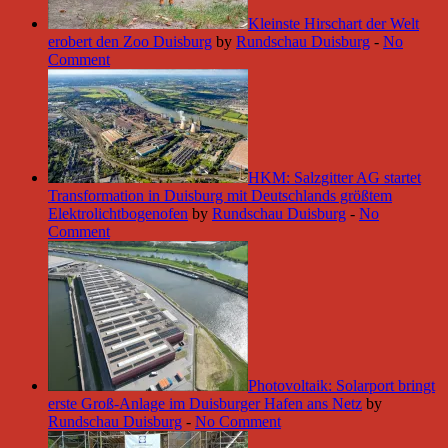
Kleinste Hirschart der Welt
erobert den Zoo Duisburg
by
Rundschau Duisburg
-
No
Comment
HKM: Salzgitter AG startet
Transformation in Duisburg mit Deutschlands größtem
Elektrolichtbogenofen
by
Rundschau Duisburg
-
No
Comment
Photovoltaik: Solarport bringt
erste Groß-Anlage im Duisburger Hafen ans Netz
by
Rundschau Duisburg
-
No Comment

Try it –
Each entry should be copied exactly as written, though any pictures stay out.

Exercise answer –
Kleinste Hirschart der Welt
erobert den Zoo Duisburg
by
Rundschau Duisburg
-
No
Comment
HKM: Salzgitter AG startet
Transformation in Duisburg mit Deutschlands größtem
Elektrolichtbogenofen
by
Rundschau Duisburg
-
No
Comment
Photovoltaik: Solarport bringt
erste Groß-Anlage im Duisburger Hafen ans Netz
by
Rundschau Duisburg
-
No Comment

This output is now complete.